▶ _EXERCISE GOAL_
This exercise calls for retyping every line below exactly, with the images omitted.

--- THE DATA Enclosed Below ---

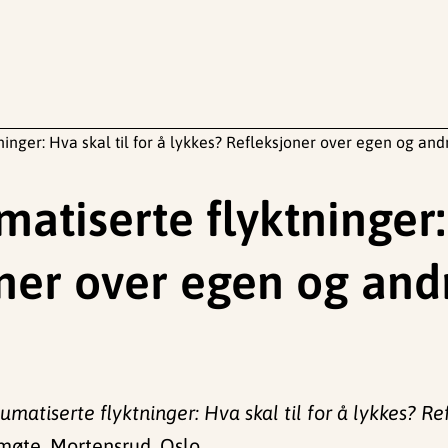
inger: Hva skal til for å lykkes? Refleksjoner over egen og andr
atiserte flyktninger: 
oner over egen og and
umatiserte flyktninger: Hva skal til for å lykkes? R
øte, Mortensrud, Oslo.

--- End of Enclosed THE DATA ---

▶ _WRITTEN REPLY_
inger: Hva skal til for å lykkes? Refleksjoner over egen og andr
atiserte flyktninger: 
oner over egen og and
umatiserte flyktninger: Hva skal til for å lykkes? R
øte, Mortensrud, Oslo.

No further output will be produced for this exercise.